* WHAT TO DO: Which lines in the records below contain the word "andre"? Copy each one out.

* DATA PROVIDED:

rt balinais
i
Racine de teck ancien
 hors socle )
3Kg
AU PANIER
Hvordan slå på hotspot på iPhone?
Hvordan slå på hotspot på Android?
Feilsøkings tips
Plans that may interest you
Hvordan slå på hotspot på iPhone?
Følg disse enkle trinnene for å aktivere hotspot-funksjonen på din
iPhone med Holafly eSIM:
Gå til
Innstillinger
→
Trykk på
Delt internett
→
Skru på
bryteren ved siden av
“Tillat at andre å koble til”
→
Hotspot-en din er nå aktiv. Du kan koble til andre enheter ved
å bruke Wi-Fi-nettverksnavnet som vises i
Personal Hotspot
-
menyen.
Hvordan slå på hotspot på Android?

* * *

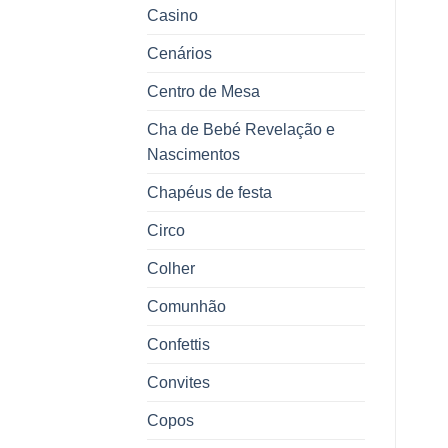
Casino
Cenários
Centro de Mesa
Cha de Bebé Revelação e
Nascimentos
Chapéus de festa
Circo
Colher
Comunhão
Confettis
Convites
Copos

* WORKED SOLUTION:
“Tillat at andre å koble til”
Hotspot-en din er nå aktiv. Du kan koble til andre enheter ved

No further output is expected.